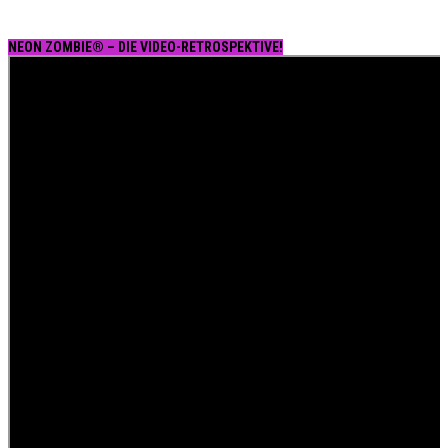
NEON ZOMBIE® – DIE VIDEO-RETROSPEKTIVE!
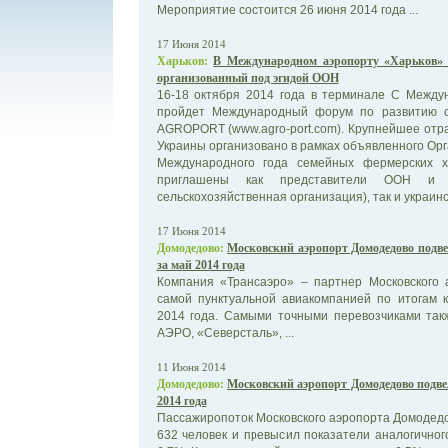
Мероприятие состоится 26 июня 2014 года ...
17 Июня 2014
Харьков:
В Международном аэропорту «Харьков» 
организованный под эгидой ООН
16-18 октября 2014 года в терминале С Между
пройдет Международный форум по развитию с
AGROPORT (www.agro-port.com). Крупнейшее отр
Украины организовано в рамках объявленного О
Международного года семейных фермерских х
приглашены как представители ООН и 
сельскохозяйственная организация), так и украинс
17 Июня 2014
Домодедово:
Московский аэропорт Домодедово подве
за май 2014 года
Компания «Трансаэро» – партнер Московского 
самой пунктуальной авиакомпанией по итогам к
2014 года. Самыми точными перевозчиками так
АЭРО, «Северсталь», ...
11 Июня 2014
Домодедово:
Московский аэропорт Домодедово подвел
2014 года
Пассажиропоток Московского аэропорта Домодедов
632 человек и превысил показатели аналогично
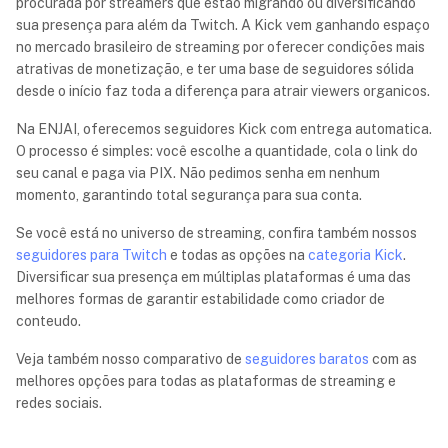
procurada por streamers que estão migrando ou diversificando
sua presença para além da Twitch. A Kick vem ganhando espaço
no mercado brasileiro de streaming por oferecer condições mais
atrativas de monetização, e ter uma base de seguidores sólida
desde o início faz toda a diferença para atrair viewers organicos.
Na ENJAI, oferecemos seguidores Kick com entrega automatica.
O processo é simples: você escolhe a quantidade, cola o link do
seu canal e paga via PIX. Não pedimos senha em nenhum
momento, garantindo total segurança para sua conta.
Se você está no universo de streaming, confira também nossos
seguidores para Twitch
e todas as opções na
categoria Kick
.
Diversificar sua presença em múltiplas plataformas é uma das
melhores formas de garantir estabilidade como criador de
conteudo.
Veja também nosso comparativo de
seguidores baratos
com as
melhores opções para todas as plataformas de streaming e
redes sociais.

________________________________________

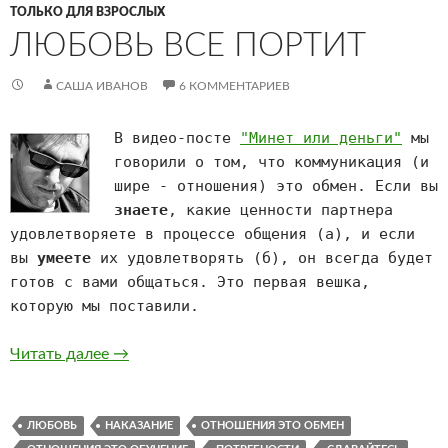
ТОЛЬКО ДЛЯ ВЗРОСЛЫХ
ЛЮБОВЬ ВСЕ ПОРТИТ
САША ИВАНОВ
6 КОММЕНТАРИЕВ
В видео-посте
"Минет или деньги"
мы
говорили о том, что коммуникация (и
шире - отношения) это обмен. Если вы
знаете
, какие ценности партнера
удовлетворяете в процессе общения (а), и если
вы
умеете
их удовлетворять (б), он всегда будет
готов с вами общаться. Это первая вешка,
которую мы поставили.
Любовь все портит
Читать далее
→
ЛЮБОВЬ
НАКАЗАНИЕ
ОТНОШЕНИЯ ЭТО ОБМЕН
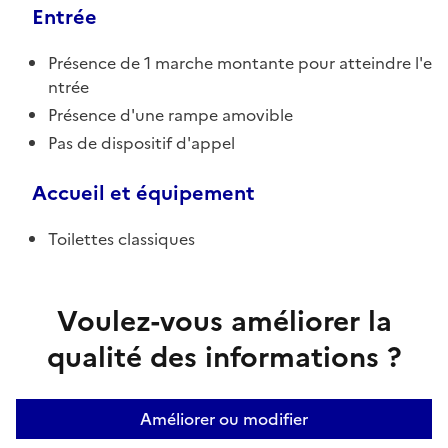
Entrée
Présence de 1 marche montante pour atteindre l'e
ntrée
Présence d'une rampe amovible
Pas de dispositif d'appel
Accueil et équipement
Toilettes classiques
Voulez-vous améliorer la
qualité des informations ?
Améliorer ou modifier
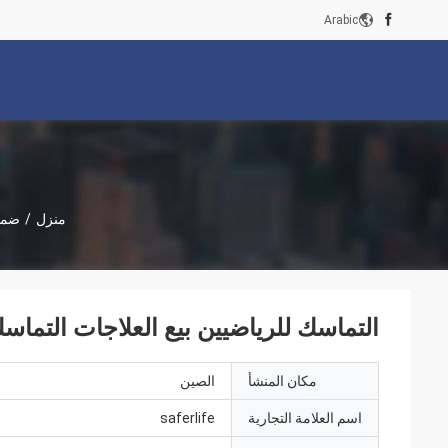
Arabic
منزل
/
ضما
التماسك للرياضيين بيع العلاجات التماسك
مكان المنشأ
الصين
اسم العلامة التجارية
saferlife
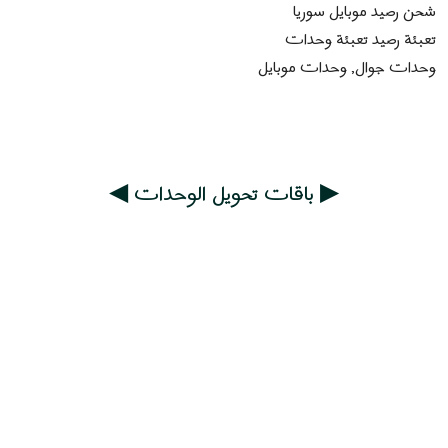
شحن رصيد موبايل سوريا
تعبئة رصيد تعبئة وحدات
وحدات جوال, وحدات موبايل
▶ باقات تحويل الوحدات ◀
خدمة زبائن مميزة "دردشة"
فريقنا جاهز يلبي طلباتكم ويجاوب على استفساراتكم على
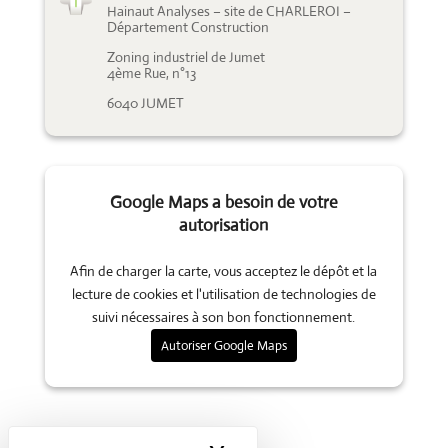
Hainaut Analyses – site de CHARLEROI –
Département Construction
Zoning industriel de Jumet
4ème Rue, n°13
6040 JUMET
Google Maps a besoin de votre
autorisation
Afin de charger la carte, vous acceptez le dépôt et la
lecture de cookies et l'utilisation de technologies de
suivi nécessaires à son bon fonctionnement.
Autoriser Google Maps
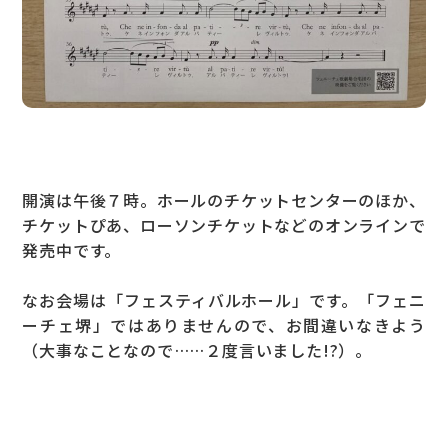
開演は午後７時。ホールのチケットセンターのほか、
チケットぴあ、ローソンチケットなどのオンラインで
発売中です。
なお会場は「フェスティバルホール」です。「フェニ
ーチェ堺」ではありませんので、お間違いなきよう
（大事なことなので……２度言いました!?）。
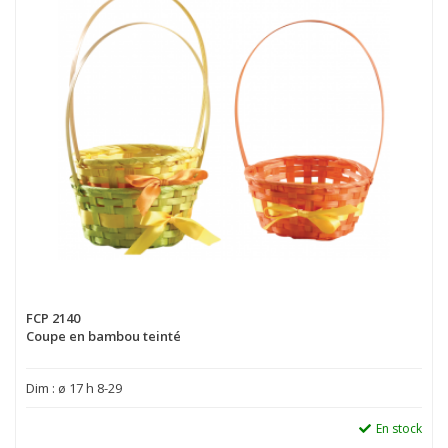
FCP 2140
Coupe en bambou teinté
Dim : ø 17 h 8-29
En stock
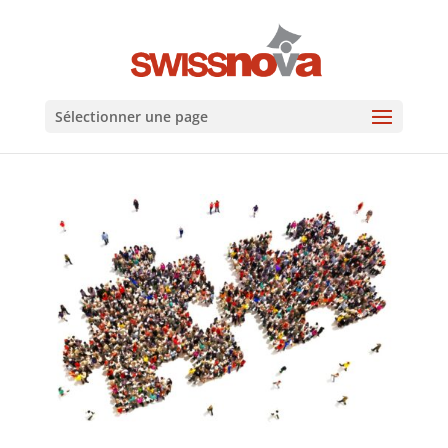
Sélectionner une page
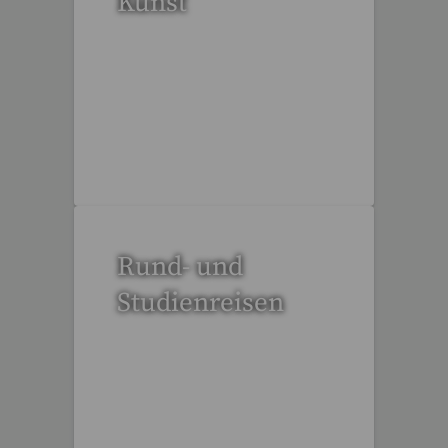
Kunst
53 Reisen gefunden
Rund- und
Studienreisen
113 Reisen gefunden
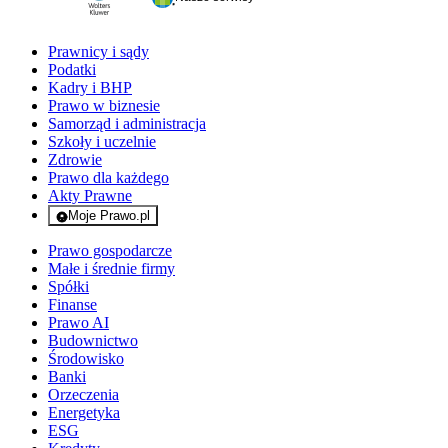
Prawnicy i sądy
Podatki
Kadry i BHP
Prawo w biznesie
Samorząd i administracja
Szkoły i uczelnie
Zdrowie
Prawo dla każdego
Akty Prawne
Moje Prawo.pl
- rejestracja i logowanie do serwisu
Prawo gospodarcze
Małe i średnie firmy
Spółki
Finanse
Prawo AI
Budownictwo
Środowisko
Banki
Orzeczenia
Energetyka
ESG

________________________________________

**What to work on**
Which lines in the records above contain the string "também"? Copy them.

**Solution to the problem**
Se você está no universo de streaming, confira também nossos
Veja também nosso comparativo de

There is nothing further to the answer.